─── PROVIDED ENTRIES
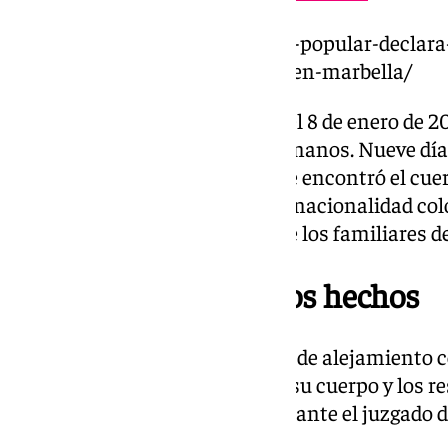
https://www.101tv.es/el-jurado-popular-declar
asesino-a-su-expareja-natalia-en-marbella/
El cadáver de Natalia apareció el 8 de enero de 2
abierto en canal, sin cabeza ni manos. Nueve dí
kilómetros del lugar en el que se encontró el cu
Su expareja, Leonel Herrera, de nacionalidad col
fue detenida tras la denuncia de los familiares de
Reconocimiento de los hechos
El hombre, que tenía una orden de alejamiento c
admitió que la asesinó y arrojó su cuerpo y los r
ante la Policía Nacional y luego ante el juzgado d
ingreso en prisión.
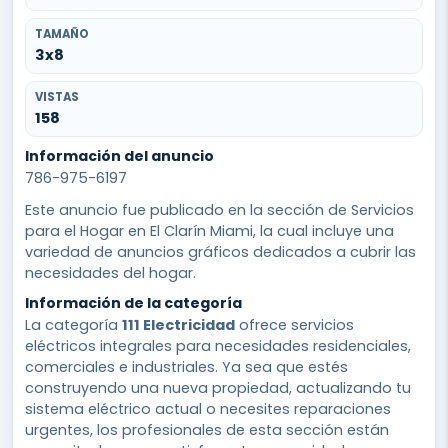
TAMAÑO
3x8
VISTAS
158
Información del anuncio
786-975-6197
Este anuncio fue publicado en la sección de Servicios
para el Hogar en El Clarín Miami, la cual incluye una
variedad de anuncios gráficos dedicados a cubrir las
necesidades del hogar.
Información de la categoría
La categoría
111 Electricidad
ofrece servicios
eléctricos integrales para necesidades residenciales,
comerciales e industriales. Ya sea que estés
construyendo una nueva propiedad, actualizando tu
sistema eléctrico actual o necesites reparaciones
urgentes, los profesionales de esta sección están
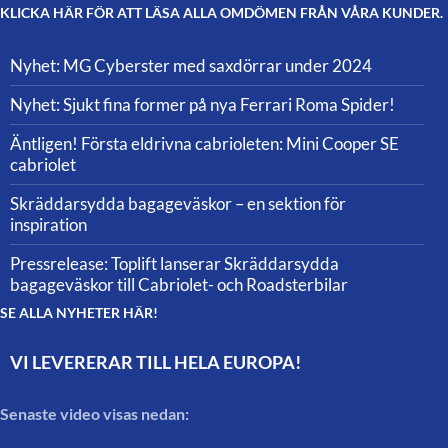
KLICKA HÄR FÖR ATT LÄSA ALLA OMDÖMEN FRÅN VÅRA KUNDER.
Nyhet: MG Cyberster med saxdörrar under 2024
Nyhet: Sjukt fina former på nya Ferrari Roma Spider!
Äntligen! Första eldrivna cabrioleten: Mini Cooper SE
cabriolet
Skräddarsydda bagageväskor – en sektion för
inspiration
Pressrelease: Toplift lanserar Skräddarsydda
bagageväskor till Cabriolet- och Roadsterbilar
SE ALLA NYHETER HÄR!
VI LEVERERAR TILL HELA EUROPA!
Senaste video visas nedan:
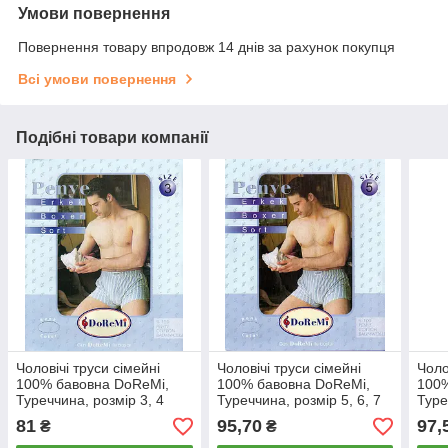
Умови повернення
Повернення товару впродовж 14 днів за рахунок покупця
Всі умови повернення
Подібні товари компанії
Чоловічі труси сімейні
Чоловічі труси сімейні
Чоло
100% бавовна DoReMi,
100% бавовна DoReMi,
100%
Туреччина, розмір 3, 4
Туреччина, розмір 5, 6, 7
Туре
(48-50), асорті, 34
(52-54-56), асорті, 567
асор
81
95,70
97,
₴
₴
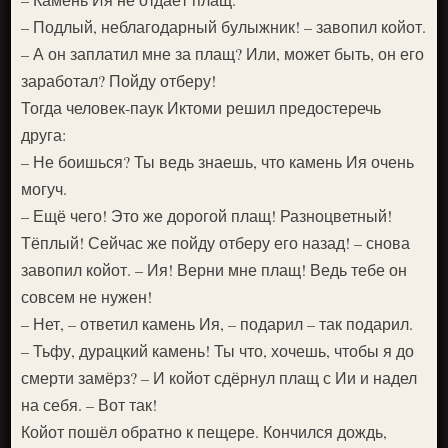
– Подлый, неблагодарный булыжник! – завопил койот.
– А он заплатил мне за плащ? Или, может быть, он его
заработал? Пойду отберу!
Тогда человек-паук Иктоми решил предостеречь
друга:
– Не боишься? Ты ведь знаешь, что камень Ия очень
могуч.
– Ещё чего! Это же дорогой плащ! Разноцветный!
Тёплый! Сейчас же пойду отберу его назад! – снова
завопил койот. – Ия! Верни мне плащ! Ведь тебе он
совсем не нужен!
– Нет, – ответил камень Ия, – подарил – так подарил.
– Тьфу, дурацкий камень! Ты что, хочешь, чтобы я до
смерти замёрз? – И койот сдёрнул плащ с Ии и надел
на себя. – Вот так!
Койот пошёл обратно к пещере. Кончился дождь,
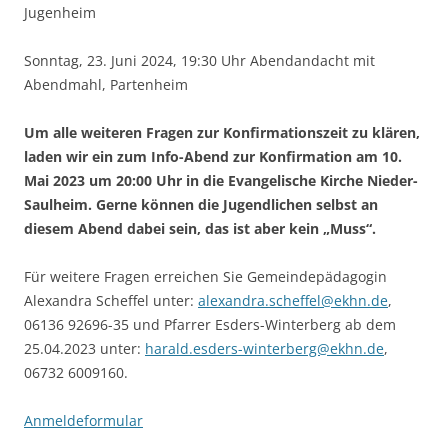
Jugenheim
Sonntag, 23. Juni 2024, 19:30 Uhr Abendandacht mit
Abendmahl, Partenheim
Um alle weiteren Fragen zur Konfirmationszeit zu klären,
laden wir ein zum Info-Abend zur Konfirmation am 10.
Mai 2023 um 20:00 Uhr in die Evangelische Kirche Nieder-
Saulheim. Gerne können die Jugendlichen selbst an
diesem Abend dabei sein, das ist aber kein „Muss“.
Für weitere Fragen erreichen Sie Gemeindepädagogin
Alexandra Scheffel unter:
alexandra.scheffel@ekhn.de
,
06136 92696-35 und Pfarrer Esders-Winterberg ab dem
25.04.2023 unter:
harald.esders-winterberg@ekhn.de
,
06732 6009160.
Anmeldeformular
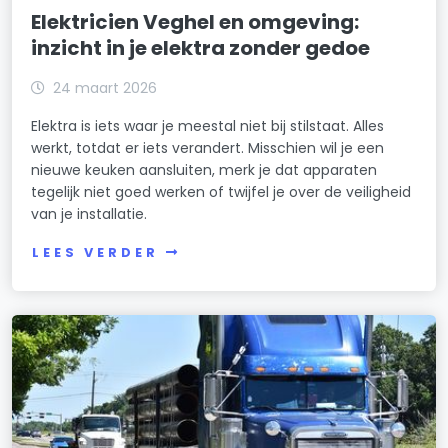
Elektricien Veghel en omgeving:
inzicht in je elektra zonder gedoe
24 maart 2026
Elektra is iets waar je meestal niet bij stilstaat. Alles
werkt, totdat er iets verandert. Misschien wil je een
nieuwe keuken aansluiten, merk je dat apparaten
tegelijk niet goed werken of twijfel je over de veiligheid
van je installatie.
LEES VERDER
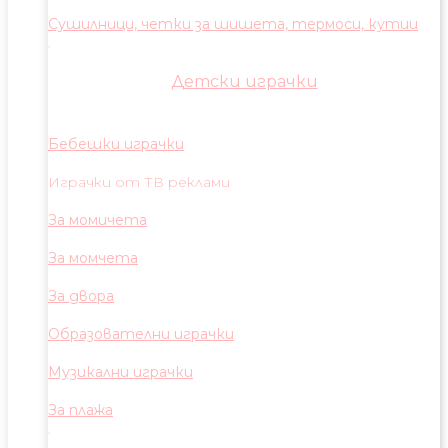
Сушилници, четки за шишета, термоси, кутии
Детски играчки
Бебешки играчки
Играчки от ТВ реклами
За момичета
За момчета
За двора
Образователни играчки
Музикални играчки
За плажа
──────
* _EXERCISE DIRECTIONS_:
Could you repeat all of the entries exactly, without any of the images?

* _ANSWER TO THIS PROBLEM_:
https://www.101tv.es/el-jurado-popular-declar
asesino-a-su-expareja-natalia-en-marbella/
El cadáver de Natalia apareció el 8 de enero de 2
abierto en canal, sin cabeza ni manos. Nueve dí
kilómetros del lugar en el que se encontró el cu
Su expareja, Leonel Herrera, de nacionalidad col
fue detenida tras la denuncia de los familiares de
Reconocimiento de los hechos
El hombre, que tenía una orden de alejamiento c
admitió que la asesinó y arrojó su cuerpo y los r
ante la Policía Nacional y luego ante el juzgado d
ingreso en prisión.
TAMAÑO
3x8
VISTAS
158
Información del anuncio
786-975-6197
Este anuncio fue publicado en la sección de Servicios
para el Hogar en El Clarín Miami, la cual incluye una
variedad de anuncios gráficos dedicados a cubrir las
necesidades del hogar.
Información de la categoría
La categoría
111 Electricidad
ofrece servicios
eléctricos integrales para necesidades residenciales,
comerciales e industriales. Ya sea que estés
construyendo una nueva propiedad, actualizando tu
sistema eléctrico actual o necesites reparaciones
urgentes, los profesionales de esta sección están
KLICKA HÄR FÖR ATT LÄSA ALLA OMDÖMEN FRÅN VÅRA KUNDER.
Nyhet: MG Cyberster med saxdörrar under 2024
Nyhet: Sjukt fina former på nya Ferrari Roma Spider!
Äntligen! Första eldrivna cabrioleten: Mini Cooper SE
cabriolet
Skräddarsydda bagageväskor – en sektion för
inspiration
Pressrelease: Toplift lanserar Skräddarsydda
bagageväskor till Cabriolet- och Roadsterbilar
SE ALLA NYHETER HÄR!
VI LEVERERAR TILL HELA EUROPA!
Senaste video visas nedan:
Умови повернення
Повернення товару впродовж 14 днів за рахунок покупця
Всі умови повернення
Подібні товари компанії
Чоловічі труси сімейні
Чоловічі труси сімейні
Чоло
100% бавовна DoReMi,
100% бавовна DoReMi,
100%
Туреччина, розмір 3, 4
Туреччина, розмір 5, 6, 7
Туре
(48-50), асорті, 34
(52-54-56), асорті, 567
асор
81
95,70
97,
₴
₴
– Подлый, неблагодарный булыжник! – завопил койот.
– А он заплатил мне за плащ? Или, может быть, он его
заработал? Пойду отберу!
Тогда человек-паук Иктоми решил предостеречь
друга:
– Не боишься? Ты ведь знаешь, что камень Ия очень
могуч.
– Ещё чего! Это же дорогой плащ! Разноцветный!
Тёплый! Сейчас же пойду отберу его назад! – снова
завопил койот. – Ия! Верни мне плащ! Ведь тебе он
совсем не нужен!
– Нет, – ответил камень Ия, – подарил – так подарил.
– Тьфу, дурацкий камень! Ты что, хочешь, чтобы я до
смерти замёрз? – И койот сдёрнул плащ с Ии и надел
на себя. – Вот так!
Койот пошёл обратно к пещере. Кончился дождь,
Jugenheim
Sonntag, 23. Juni 2024, 19:30 Uhr Abendandacht mit
Abendmahl, Partenheim
Um alle weiteren Fragen zur Konfirmationszeit zu klären,
laden wir ein zum Info-Abend zur Konfirmation am 10.
Mai 2023 um 20:00 Uhr in die Evangelische Kirche Nieder-
Saulheim. Gerne können die Jugendlichen selbst an
diesem Abend dabei sein, das ist aber kein „Muss“.
Für weitere Fragen erreichen Sie Gemeindepädagogin
Alexandra Scheffel unter:
alexandra.scheffel@ekhn.de
,
06136 92696-35 und Pfarrer Esders-Winterberg ab dem
25.04.2023 unter:
harald.esders-winterberg@ekhn.de
,
06732 6009160.
Anmeldeformular
Elektricien Veghel en omgeving:
inzicht in je elektra zonder gedoe
24 maart 2026
Elektra is iets waar je meestal niet bij stilstaat. Alles
werkt, totdat er iets verandert. Misschien wil je een
nieuwe keuken aansluiten, merk je dat apparaten
tegelijk niet goed werken of twijfel je over de veiligheid
van je installatie.
LEES VERDER
Сушилници, четки за шишета, термоси, кутии
Детски играчки
Бебешки играчки
Играчки от ТВ реклами
За момичета
За момчета
За двора
Образователни играчки
Музикални играчки
За плажа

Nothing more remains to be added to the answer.